Aller au contenu

Page:Revue des Deux Mondes - 1862 - tome 40.djvu/355

La bibliothèque libre.
Le texte de cette page a été corrigé et est conforme au fac-similé.

Il n’est est pas moins vrai que les travaux de la commission financière, tels qu’ils ont été communiqués aux ministres de sa majesté hellénique et aux chambres anglaises dans les parliamentary papers, sont très curieux et très concluans, qu’ils font pénétrer dans les plus secrets arcanes de l’administration du pays, et qu’ils mettent en relief ses imperfections et ses misères.

L’examen que se proposait la commission eût été beaucoup plus difficile et surtout plus délicat, si les mutuelles obligations du souverain et des sujets n’étaient pas très nettement définies en Grèce par une charte constitutionnelle et les lois organiques qui en sont les corollaires. Rien de plus sagement libéral que la charte octroyée par le roi Othon en 1844. La Grèce l’a copiée sur les grands modèles. Elle consacre l’égalité des citoyens et celle des impôts, l’inviolabilité du roi et la responsabilité des ministres, la liberté de la presse et de la tribune, l’inamovibilité des juges. Elle interdit le cumul des fonctions salariées et l’expropriation, si ce n’est pour cause d’utilité publique; elle veut que la puissance législative soit exercée collectivement par le roi, les députés et le sénat, que les traités et conventions signés par le roi ne soient pas exécutables sans le consentement des deux chambres, que leur intervention soit nécessaire pour la suspension des lois, que les impôts soient consentis par les députés et les sénateurs avant d’être sanctionnés par le roi, que le corps législatif vote chaque année le budget de l’année suivante, et approuve par une loi les comptes du précédent exercice. Elle supprime le conseil d’état, attribue l’initiative des lois à la royauté et aux chambres, et confie le contentieux administratif aux tribunaux ordinaires, ce qui est une précieuse garantie pour les administrés. Elle impose au gouvernement l’obligation de résoudre sans retard les graves questions qui préoccupaient alors les esprits les plus soucieux du bien public, de pourvoir par de bonnes lois à l’entretien du clergé, à la liquidation et à l’amortissement des emprunts nationaux, à l’amélioration du système des impôts, à l’éducation des fonctionnaires administratifs, à l’achèvement des codes[1], à l’encouragement de l’agriculture, de l’industrie et du commerce, enfin de régler par des dispositions pratiques la destination et le partage des terres nationales.

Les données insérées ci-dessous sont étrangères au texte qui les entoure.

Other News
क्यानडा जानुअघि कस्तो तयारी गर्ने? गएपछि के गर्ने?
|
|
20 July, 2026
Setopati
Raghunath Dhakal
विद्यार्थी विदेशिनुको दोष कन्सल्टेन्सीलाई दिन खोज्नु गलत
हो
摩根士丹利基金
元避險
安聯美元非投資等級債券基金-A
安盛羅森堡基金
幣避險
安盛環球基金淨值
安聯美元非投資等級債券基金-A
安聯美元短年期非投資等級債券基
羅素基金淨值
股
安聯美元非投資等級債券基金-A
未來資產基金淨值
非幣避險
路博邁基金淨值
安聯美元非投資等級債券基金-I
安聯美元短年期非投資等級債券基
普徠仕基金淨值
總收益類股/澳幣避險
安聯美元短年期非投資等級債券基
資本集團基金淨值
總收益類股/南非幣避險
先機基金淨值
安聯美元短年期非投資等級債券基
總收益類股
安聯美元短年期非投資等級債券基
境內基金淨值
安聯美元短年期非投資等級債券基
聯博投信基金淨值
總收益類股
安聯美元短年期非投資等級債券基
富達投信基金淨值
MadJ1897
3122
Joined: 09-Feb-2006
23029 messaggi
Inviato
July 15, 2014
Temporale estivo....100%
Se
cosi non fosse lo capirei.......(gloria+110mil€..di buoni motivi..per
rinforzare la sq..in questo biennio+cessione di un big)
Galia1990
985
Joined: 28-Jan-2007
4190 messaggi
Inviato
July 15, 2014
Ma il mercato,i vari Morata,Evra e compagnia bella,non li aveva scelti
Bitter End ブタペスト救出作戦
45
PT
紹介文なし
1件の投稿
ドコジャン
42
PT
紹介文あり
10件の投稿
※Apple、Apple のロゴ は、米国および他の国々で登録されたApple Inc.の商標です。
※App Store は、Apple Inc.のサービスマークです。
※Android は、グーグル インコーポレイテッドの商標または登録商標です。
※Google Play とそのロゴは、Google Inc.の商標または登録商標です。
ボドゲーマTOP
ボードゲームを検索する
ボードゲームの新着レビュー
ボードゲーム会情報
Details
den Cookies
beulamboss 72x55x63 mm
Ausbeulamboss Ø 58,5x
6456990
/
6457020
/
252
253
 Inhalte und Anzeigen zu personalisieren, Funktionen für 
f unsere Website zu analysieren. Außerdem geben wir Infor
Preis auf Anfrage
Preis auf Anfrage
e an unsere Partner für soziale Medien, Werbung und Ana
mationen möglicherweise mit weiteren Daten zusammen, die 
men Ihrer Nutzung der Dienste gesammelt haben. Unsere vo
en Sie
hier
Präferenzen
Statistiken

Quels progrès le gouvernement du roi Othon a-t-il réalisés depuis dix-huit ans? Avait-il consciencieusement accepté, a-t-il consciencieusement rempli la mission que lui ont imposée les circon-

  1. La législation civile de la Grèce était réglée par le manuel d’Harménopule, jurisconsulte du bas-empire, qui vivait au XIVe siècle, et qui dans ses ouvrages a résumé les Basiliques. Elle reposait donc tout entière sur les principes du droit romain. On l’a déjà remplacée en partie par plusieurs de nos lois françaises, et on s’occupe activement d’en achever la transformation.